### Data excerpts
• • • • • • •

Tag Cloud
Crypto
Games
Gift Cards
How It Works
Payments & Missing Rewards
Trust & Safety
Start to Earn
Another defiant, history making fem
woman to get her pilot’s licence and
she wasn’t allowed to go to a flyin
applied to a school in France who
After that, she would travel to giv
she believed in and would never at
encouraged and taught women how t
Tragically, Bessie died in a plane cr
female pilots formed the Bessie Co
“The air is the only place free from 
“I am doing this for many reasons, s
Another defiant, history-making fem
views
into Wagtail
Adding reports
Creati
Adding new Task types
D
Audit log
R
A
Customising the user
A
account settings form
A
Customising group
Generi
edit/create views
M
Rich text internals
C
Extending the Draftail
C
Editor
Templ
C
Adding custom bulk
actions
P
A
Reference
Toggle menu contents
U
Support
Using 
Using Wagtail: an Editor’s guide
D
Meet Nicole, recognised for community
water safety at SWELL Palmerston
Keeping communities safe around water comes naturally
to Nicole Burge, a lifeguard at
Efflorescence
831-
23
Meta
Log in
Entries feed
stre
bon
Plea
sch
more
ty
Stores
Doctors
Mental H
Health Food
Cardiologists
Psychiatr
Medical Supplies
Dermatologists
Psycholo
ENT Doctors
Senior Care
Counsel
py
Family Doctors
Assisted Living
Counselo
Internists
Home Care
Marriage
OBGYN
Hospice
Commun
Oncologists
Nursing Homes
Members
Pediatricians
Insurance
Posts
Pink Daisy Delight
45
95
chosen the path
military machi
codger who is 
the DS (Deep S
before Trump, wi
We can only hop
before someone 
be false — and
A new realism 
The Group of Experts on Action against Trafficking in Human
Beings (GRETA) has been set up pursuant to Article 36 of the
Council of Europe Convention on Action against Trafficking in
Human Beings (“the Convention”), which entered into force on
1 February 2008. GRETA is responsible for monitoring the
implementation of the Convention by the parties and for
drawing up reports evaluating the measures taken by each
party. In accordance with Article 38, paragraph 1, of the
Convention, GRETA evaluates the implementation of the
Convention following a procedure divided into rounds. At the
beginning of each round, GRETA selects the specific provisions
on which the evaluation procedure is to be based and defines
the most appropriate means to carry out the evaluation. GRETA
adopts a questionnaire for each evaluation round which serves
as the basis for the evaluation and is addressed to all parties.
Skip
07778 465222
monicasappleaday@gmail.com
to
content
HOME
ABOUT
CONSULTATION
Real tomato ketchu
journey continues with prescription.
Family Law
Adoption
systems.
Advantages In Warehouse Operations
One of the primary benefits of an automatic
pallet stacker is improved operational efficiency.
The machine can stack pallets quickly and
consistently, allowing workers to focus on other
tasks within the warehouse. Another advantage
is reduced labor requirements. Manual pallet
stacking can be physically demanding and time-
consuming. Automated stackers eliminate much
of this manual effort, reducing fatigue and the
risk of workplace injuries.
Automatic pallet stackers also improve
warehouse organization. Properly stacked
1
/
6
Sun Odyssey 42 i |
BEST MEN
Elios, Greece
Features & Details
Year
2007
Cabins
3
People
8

• • • • • • •

### Aim of the exercise
Every entry must appear in the answer, reproduced exactly.

### Answer to the problem
Tag Cloud
Crypto
Games
Gift Cards
How It Works
Payments & Missing Rewards
Trust & Safety
Start to Earn
Another defiant, history making fem
woman to get her pilot’s licence and
she wasn’t allowed to go to a flyin
applied to a school in France who
After that, she would travel to giv
she believed in and would never at
encouraged and taught women how t
Tragically, Bessie died in a plane cr
female pilots formed the Bessie Co
“The air is the only place free from 
“I am doing this for many reasons, s
Another defiant, history-making fem
views
into Wagtail
Adding reports
Creati
Adding new Task types
D
Audit log
R
A
Customising the user
A
account settings form
A
Customising group
Generi
edit/create views
M
Rich text internals
C
Extending the Draftail
C
Editor
Templ
C
Adding custom bulk
actions
P
A
Reference
Toggle menu contents
U
Support
Using 
Using Wagtail: an Editor’s guide
D
Meet Nicole, recognised for community
water safety at SWELL Palmerston
Keeping communities safe around water comes naturally
to Nicole Burge, a lifeguard at
Efflorescence
831-
23
Meta
Log in
Entries feed
stre
bon
Plea
sch
more
ty
Stores
Doctors
Mental H
Health Food
Cardiologists
Psychiatr
Medical Supplies
Dermatologists
Psycholo
ENT Doctors
Senior Care
Counsel
py
Family Doctors
Assisted Living
Counselo
Internists
Home Care
Marriage
OBGYN
Hospice
Commun
Oncologists
Nursing Homes
Members
Pediatricians
Insurance
Posts
Pink Daisy Delight
45
95
chosen the path
military machi
codger who is 
the DS (Deep S
before Trump, wi
We can only hop
before someone 
be false — and
A new realism 
The Group of Experts on Action against Trafficking in Human
Beings (GRETA) has been set up pursuant to Article 36 of the
Council of Europe Convention on Action against Trafficking in
Human Beings (“the Convention”), which entered into force on
1 February 2008. GRETA is responsible for monitoring the
implementation of the Convention by the parties and for
drawing up reports evaluating the measures taken by each
party. In accordance with Article 38, paragraph 1, of the
Convention, GRETA evaluates the implementation of the
Convention following a procedure divided into rounds. At the
beginning of each round, GRETA selects the specific provisions
on which the evaluation procedure is to be based and defines
the most appropriate means to carry out the evaluation. GRETA
adopts a questionnaire for each evaluation round which serves
as the basis for the evaluation and is addressed to all parties.
Skip
07778 465222
monicasappleaday@gmail.com
to
content
HOME
ABOUT
CONSULTATION
Real tomato ketchu
journey continues with prescription.
Family Law
Adoption
systems.
Advantages In Warehouse Operations
One of the primary benefits of an automatic
pallet stacker is improved operational efficiency.
The machine can stack pallets quickly and
consistently, allowing workers to focus on other
tasks within the warehouse. Another advantage
is reduced labor requirements. Manual pallet
stacking can be physically demanding and time-
consuming. Automated stackers eliminate much
of this manual effort, reducing fatigue and the
risk of workplace injuries.
Automatic pallet stackers also improve
warehouse organization. Properly stacked
1
/
6
Sun Odyssey 42 i |
BEST MEN
Elios, Greece
Features & Details
Year
2007
Cabins
3
People
8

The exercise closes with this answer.